Interno notte. Una donna iraniana si trova in casa ed è completamente presa da un cartone animato trasmesso dalla televisione, un episodio di Willy il Coyote e Beep Beep in cui al solito il lupo della prateria perfido e calcolatore si prende delle batoste dal roadrunner furbo e scattante. Ecco, fin dalla scena di apertura di Botox – produzione iraniano-canadese presentata in Concorso al Torino Film Festival 2020 – capiamo che regista Kaveh Mazaher ci vuole portare dentro ad un territorio che sta fra la comicità e la brutalità, in pieno stile slapstick.
BOTOX, ASSASSINE PER SBAGLIO
Quella donna si chiama Akram (Sussan Parvar) è autistica e abita insieme alla sorella minore Azar (Mahdokht Molaei) e al fratello Emad (Soroush Saeidi). Quest’ultimo, tutt’altro che sagace, ha in mente un piano per diventare ricco: entrare nel business dello spaccio di droga allestendo nel cortile della casa una serra per coltivare funghi allucinogeni. Tutto bene o quasi finché un giorno la rabbia repressa di Akram esplode: presa in giro per l’ennesima volta da Emad, spintona il fratello mentre sta lavorando sul tetto dell’abitazione facendolo precipitare giù. Il resto si può immaginare. Per nascondere l’accaduto le due sorelle, di tacito accordo, si inventano che il fratello è partito per l’Europa e, mentre si occupano di occultare il cadavere e le prove dell’incidente, continuano da sole a portare avanti il folle progetto imprenditoriale di Emad.
DONNE E POTERE NEL FILM DELL’IRANIANO KAVEH MAZAHERI
Kaveh Mazaheri ci racconta questa storia con i codici di un certo cinema occidentale. Lo fa innanzitutto attingendo a piene mani dal bagaglio coeniano – in particolare dalla glacialità un po’ beffarda di Fargo – ma anche da certe commedie nere dove la presenza/assenza di corpi senza vita diventa un modo per condurre la narrazione verso territori sempre più inaspettati. Questa demitizzazione del dramma in realtà l’autore iraniano l’ha già messa in scena nei suoi due precedenti cortometraggi, Retouch e Unfair. Soprattutto nel primo (premiato come miglior corto al Tribeca) la storia è molto simile a quella di Botox: un marito di una donna fa sollevamento pesi in casa, un peso gli cade sulla gola e lo pone tra la vita e la morte, obbligando la moglie a decidere di salvarlo oppure stare ferma a guardarlo morire. Nello stesso modo, con il suo esordio nel lungo, Mazaheri esamina gli atteggiamenti della cultura iraniana nei confronti delle donne che, improvvisamente e casualmente, assumono e sperimentano una posizione di potere e di controllo. Ma sempre filtrando il tutto attraverso la lente della commedia nera.
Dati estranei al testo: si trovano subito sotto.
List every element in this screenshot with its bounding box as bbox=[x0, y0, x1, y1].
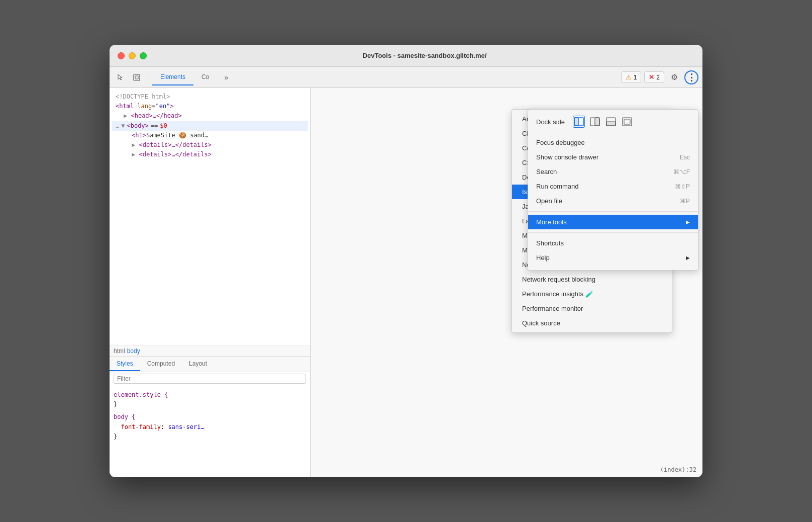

LA SVOLTA ONIRICA DI BOTOX
Qui infatti arriva in soccorso la bellissima fotografia di Hamed Hosseini Sangari, che viviseziona la scene in modo freddo e antispettacolare: macchina immobile, campi medio-lunghi, geometrie solide e colori grigiastri. Non c’è nemmeno sangue: la tragicommedia emerge solo nei gesti e nei comportamenti mentre sullo sfondo tutto pare rimanere immobile e marmoreo, come nel campo lunghissimo, per distanza e durata, dell’incidente sopra il tetto della casa. Solo nella seconda parte della pellicola i toni di Botox virano nel surreale, contaminando la narrazione di affreschi onirici, più dinamici e convulsi, in un confronto serrato fra le sorelle e la realtà (o l’ipotetica realtà) che le circonda. Una via di fuga che, con meno distacco e più partecipazione emotiva, porta l’elaborazione del lutto a implodere fino a disinnescare quella situazione, per certi versi sovversiva, che si era venuta a creare.
Forse è questo abbandono del genere e questa disillusione finale che rende alla fine Botox un prodotto incompleto e mozzato, troppo asincrono per essere apprezzato nella sua interezza. Eppure, nonostante questo, è innegabile che rimanga un tentativo nuovo e ambizioso di raccontare la società iraniana attraverso la commedia nera. Dopotutto, per dirla come Victor Hugo: “la libertà comincia dall’ironia”.